→ INSTRUCTIONS FOR THE TASK
Set down, exactly as written, every line from the top of the records below to the line containing "2 stjärnor (59, 1067)", both ends included, and no others.

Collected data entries
⟨
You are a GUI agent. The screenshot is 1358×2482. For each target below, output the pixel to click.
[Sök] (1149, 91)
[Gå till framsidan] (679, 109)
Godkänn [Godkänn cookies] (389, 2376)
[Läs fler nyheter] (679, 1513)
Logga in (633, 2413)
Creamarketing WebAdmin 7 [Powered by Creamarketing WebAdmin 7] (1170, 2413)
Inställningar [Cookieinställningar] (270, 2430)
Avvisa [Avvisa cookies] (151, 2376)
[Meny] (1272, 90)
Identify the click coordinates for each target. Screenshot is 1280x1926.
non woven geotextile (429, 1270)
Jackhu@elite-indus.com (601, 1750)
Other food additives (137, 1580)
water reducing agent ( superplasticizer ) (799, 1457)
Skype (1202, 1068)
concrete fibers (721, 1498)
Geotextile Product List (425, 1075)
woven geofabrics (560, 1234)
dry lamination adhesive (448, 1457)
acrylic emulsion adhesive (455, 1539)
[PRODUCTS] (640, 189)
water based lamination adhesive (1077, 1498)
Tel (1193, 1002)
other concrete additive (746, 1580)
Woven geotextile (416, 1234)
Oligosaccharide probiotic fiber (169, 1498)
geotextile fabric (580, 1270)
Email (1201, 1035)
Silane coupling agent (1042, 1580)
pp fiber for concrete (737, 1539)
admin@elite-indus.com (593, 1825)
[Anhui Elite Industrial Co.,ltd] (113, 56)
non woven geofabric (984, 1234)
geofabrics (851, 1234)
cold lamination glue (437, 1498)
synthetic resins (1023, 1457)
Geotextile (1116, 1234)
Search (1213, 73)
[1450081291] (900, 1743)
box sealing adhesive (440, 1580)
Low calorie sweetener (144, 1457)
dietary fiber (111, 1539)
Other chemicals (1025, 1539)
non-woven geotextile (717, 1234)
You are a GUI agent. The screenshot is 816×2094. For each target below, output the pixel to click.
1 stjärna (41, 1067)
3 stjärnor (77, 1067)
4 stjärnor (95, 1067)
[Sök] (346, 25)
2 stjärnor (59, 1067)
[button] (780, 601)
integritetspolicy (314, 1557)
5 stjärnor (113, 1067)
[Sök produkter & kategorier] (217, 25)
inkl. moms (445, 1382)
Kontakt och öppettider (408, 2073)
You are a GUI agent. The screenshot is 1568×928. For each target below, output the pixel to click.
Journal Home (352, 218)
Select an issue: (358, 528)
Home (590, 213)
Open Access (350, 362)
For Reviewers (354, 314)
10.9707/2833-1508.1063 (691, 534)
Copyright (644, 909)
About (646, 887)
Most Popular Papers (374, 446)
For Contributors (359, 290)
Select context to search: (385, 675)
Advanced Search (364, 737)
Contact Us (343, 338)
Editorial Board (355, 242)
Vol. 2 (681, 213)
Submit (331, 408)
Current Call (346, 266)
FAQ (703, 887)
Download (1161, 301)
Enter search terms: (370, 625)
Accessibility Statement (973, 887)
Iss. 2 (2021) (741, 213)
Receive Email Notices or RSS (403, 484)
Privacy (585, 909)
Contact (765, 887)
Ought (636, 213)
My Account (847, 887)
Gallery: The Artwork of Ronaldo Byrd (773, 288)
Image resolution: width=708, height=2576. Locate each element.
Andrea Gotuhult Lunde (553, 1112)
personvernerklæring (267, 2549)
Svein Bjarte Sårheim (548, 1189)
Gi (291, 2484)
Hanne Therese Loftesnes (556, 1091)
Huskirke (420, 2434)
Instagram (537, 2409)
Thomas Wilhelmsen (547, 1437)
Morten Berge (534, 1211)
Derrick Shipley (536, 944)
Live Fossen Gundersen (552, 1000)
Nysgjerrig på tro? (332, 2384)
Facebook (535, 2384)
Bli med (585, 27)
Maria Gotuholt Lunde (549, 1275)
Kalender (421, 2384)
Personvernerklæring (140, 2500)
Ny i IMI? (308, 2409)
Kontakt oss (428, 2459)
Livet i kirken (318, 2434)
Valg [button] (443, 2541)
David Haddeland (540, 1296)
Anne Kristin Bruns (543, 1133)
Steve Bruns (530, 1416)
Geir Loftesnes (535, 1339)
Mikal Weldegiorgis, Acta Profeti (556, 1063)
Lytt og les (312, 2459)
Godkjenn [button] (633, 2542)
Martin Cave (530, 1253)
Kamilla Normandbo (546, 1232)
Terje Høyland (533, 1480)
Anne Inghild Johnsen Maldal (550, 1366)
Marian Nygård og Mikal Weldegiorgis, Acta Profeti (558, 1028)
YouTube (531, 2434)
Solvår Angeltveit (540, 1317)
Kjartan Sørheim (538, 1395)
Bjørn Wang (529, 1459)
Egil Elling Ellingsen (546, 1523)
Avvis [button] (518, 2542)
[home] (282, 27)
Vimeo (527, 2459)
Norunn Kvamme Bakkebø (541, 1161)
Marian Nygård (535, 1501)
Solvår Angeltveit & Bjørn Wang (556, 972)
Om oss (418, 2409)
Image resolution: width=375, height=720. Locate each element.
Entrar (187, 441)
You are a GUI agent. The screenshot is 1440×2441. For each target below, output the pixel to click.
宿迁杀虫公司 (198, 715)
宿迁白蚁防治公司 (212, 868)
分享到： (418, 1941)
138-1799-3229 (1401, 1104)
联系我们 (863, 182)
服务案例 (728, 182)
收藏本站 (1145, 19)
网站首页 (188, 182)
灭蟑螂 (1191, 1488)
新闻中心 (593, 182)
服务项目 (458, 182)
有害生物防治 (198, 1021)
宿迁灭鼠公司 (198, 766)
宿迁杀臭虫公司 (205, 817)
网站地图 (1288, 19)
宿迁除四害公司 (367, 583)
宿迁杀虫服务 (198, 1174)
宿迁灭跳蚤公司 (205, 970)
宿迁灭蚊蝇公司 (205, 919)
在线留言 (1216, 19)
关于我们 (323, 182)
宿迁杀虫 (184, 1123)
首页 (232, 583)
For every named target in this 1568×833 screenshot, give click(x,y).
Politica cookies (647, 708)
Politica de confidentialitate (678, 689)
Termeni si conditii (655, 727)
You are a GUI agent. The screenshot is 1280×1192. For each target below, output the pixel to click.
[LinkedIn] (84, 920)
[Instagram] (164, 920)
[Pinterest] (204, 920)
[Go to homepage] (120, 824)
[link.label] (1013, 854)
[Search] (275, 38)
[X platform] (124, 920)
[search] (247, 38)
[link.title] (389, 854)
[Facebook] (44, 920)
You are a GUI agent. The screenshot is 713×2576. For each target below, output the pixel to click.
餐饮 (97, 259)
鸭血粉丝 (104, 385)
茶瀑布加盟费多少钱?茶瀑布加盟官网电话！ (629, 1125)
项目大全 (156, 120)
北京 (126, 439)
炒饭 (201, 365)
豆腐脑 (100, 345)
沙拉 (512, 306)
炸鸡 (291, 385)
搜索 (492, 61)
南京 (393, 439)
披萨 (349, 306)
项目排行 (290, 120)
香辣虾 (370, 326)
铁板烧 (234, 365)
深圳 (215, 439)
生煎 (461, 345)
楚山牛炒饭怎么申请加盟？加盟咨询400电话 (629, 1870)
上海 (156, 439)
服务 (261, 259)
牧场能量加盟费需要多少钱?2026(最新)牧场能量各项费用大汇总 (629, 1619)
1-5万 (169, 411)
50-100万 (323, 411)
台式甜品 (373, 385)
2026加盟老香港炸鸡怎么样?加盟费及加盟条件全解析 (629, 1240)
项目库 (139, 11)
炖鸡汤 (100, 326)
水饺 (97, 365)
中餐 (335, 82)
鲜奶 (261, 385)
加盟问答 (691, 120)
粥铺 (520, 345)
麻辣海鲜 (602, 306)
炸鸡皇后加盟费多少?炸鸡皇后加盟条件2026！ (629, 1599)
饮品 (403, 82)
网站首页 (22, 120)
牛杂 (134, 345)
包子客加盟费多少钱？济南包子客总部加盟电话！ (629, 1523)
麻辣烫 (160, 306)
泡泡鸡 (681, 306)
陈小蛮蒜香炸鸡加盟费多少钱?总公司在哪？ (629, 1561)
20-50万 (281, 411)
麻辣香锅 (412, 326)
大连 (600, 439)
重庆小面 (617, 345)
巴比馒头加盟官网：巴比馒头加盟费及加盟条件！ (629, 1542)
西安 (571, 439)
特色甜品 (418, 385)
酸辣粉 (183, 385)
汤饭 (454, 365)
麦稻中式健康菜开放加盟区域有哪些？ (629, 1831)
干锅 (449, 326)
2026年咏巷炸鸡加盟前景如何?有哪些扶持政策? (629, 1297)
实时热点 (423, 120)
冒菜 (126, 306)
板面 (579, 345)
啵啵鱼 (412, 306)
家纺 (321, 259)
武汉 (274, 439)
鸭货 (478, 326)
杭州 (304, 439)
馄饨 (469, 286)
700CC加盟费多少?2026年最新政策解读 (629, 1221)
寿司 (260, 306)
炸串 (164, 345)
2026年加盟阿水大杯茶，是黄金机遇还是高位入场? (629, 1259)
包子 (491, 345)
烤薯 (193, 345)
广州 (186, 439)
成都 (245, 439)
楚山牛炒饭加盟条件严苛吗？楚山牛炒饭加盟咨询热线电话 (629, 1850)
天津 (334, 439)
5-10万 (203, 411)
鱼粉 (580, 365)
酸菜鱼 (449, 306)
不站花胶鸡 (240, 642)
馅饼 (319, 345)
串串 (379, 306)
⟩
→ YOUR SOLUTION
You are a GUI agent. The screenshot is 1358×2482. For each target below, output the pixel to click.
[Sök] (1149, 91)
[Gå till framsidan] (679, 109)
Godkänn [Godkänn cookies] (389, 2376)
[Läs fler nyheter] (679, 1513)
Logga in (633, 2413)
Creamarketing WebAdmin 7 [Powered by Creamarketing WebAdmin 7] (1170, 2413)
Inställningar [Cookieinställningar] (270, 2430)
Avvisa [Avvisa cookies] (151, 2376)
[Meny] (1272, 90)
Identify the click coordinates for each target. Screenshot is 1280x1926.
non woven geotextile (429, 1270)
Jackhu@elite-indus.com (601, 1750)
Other food additives (137, 1580)
water reducing agent ( superplasticizer ) (799, 1457)
Skype (1202, 1068)
concrete fibers (721, 1498)
Geotextile Product List (425, 1075)
woven geofabrics (560, 1234)
dry lamination adhesive (448, 1457)
acrylic emulsion adhesive (455, 1539)
[PRODUCTS] (640, 189)
water based lamination adhesive (1077, 1498)
Tel (1193, 1002)
other concrete additive (746, 1580)
Woven geotextile (416, 1234)
Oligosaccharide probiotic fiber (169, 1498)
geotextile fabric (580, 1270)
Email (1201, 1035)
Silane coupling agent (1042, 1580)
pp fiber for concrete (737, 1539)
admin@elite-indus.com (593, 1825)
[Anhui Elite Industrial Co.,ltd] (113, 56)
non woven geofabric (984, 1234)
geofabrics (851, 1234)
cold lamination glue (437, 1498)
synthetic resins (1023, 1457)
Geotextile (1116, 1234)
Search (1213, 73)
[1450081291] (900, 1743)
box sealing adhesive (440, 1580)
Low calorie sweetener (144, 1457)
dietary fiber (111, 1539)
Other chemicals (1025, 1539)
non-woven geotextile (717, 1234)
You are a GUI agent. The screenshot is 816×2094. For each target below, output the pixel to click.
1 stjärna (41, 1067)
3 stjärnor (77, 1067)
4 stjärnor (95, 1067)
[Sök] (346, 25)
2 stjärnor (59, 1067)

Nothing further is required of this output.